++++ Materials provided
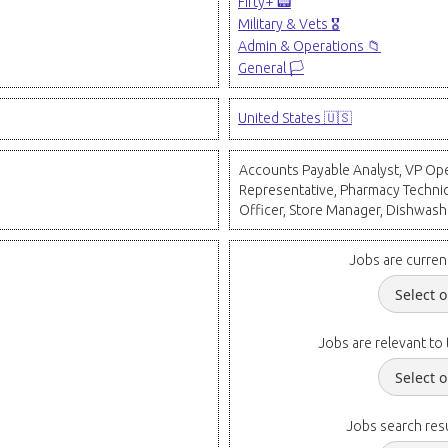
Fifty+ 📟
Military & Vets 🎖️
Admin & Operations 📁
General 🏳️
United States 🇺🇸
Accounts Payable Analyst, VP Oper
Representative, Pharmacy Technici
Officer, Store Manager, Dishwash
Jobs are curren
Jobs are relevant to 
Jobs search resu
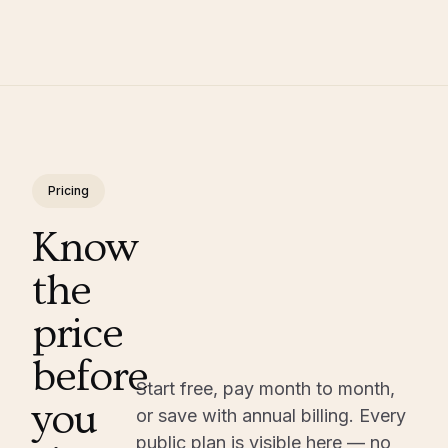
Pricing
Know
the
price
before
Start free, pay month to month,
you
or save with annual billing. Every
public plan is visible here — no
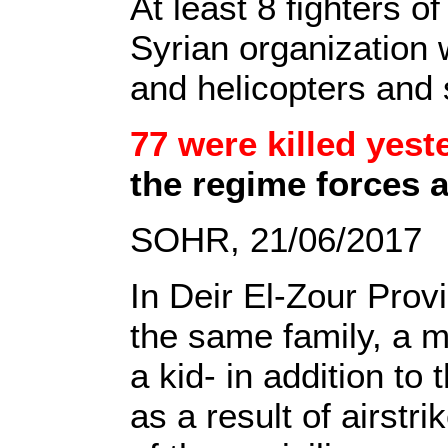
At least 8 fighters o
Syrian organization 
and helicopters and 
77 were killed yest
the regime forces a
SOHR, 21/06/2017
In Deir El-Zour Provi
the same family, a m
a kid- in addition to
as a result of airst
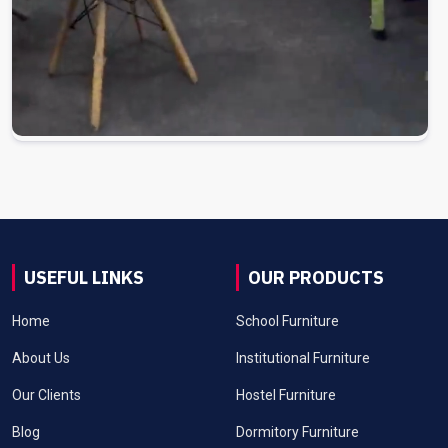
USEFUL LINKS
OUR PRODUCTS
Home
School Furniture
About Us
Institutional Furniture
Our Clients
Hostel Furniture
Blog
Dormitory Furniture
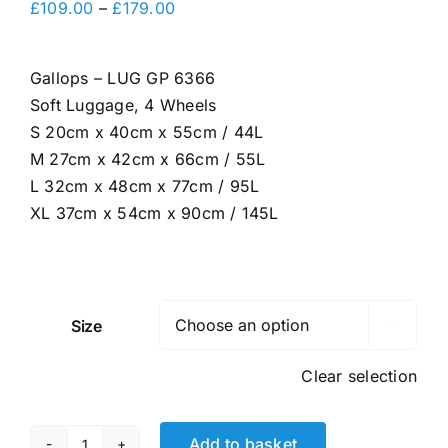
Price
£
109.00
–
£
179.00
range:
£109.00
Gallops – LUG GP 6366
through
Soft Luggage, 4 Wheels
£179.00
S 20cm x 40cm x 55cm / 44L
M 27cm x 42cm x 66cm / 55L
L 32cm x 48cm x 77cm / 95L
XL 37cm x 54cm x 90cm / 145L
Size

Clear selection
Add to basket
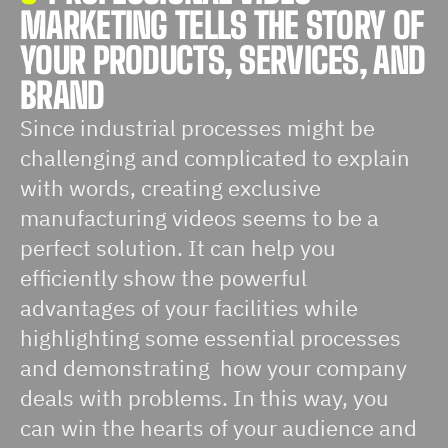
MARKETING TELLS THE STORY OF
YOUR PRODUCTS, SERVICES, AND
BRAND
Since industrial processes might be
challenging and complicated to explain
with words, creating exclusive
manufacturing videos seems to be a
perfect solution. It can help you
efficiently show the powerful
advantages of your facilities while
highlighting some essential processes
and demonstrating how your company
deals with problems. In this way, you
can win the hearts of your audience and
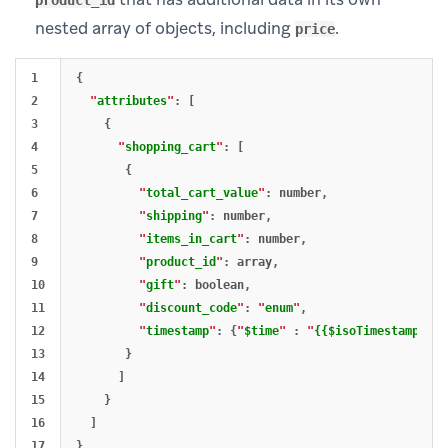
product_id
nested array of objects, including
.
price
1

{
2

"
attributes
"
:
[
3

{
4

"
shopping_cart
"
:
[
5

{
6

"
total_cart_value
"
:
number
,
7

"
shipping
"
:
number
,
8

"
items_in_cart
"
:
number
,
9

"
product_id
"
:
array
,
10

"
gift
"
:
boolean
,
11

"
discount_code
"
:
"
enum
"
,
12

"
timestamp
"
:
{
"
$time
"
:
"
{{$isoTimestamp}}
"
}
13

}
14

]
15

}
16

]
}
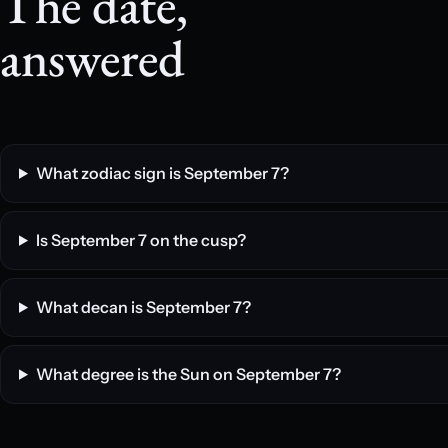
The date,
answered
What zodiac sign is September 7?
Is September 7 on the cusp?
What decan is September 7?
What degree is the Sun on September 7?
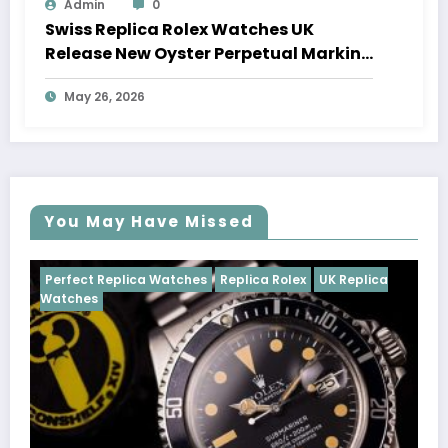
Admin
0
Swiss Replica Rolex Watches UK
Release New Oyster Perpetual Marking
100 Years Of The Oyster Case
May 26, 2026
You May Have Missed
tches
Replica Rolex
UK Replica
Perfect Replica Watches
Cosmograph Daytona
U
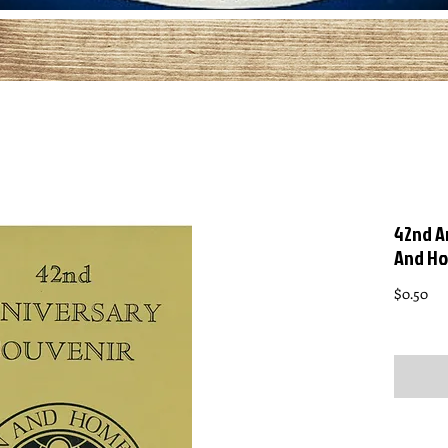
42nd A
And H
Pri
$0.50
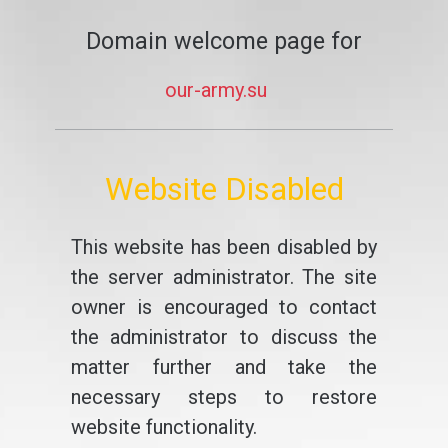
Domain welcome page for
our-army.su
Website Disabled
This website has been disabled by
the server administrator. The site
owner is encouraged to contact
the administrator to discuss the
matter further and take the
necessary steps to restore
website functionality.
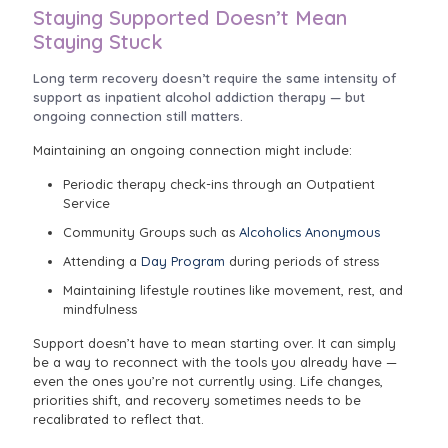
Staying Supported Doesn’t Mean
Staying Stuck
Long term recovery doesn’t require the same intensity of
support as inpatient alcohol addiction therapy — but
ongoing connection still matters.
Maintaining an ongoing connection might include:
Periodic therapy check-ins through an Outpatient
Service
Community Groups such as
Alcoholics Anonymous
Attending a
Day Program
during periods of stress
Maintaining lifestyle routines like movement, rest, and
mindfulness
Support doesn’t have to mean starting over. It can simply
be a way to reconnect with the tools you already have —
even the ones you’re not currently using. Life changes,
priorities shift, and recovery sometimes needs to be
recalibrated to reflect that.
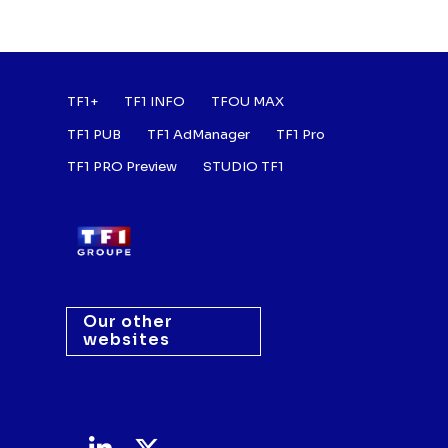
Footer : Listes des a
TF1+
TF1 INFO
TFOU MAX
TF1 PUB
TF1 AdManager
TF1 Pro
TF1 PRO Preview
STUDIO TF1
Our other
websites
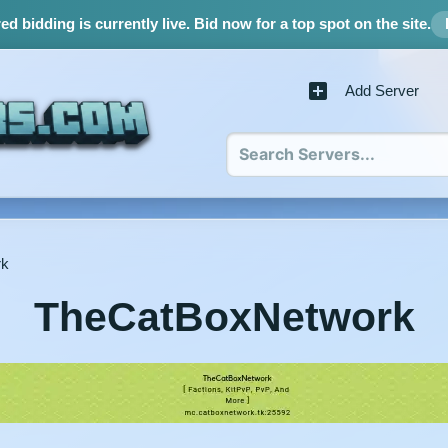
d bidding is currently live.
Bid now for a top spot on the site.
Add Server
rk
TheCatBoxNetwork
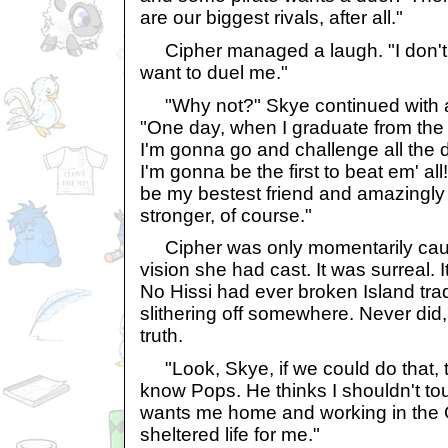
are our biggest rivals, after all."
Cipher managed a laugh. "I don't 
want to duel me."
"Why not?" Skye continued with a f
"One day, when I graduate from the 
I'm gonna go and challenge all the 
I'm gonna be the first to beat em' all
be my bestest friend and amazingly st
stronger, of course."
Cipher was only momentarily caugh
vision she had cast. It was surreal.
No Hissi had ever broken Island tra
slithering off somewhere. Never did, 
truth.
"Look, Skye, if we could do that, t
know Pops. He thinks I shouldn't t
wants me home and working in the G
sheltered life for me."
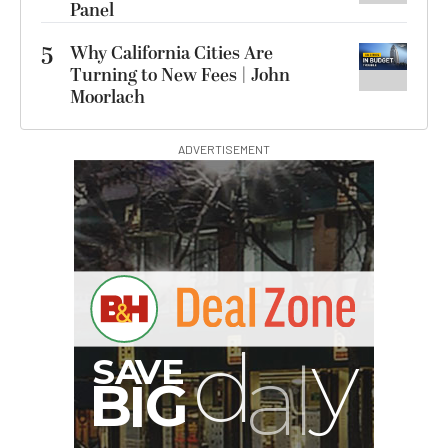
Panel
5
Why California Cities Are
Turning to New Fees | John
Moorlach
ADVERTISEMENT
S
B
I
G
++++++++
_Task goal_
Pull out every line in the material above where "same" occurs.

_Task output_
the same family, a m
Long term recovery doesn’t require the same intensity of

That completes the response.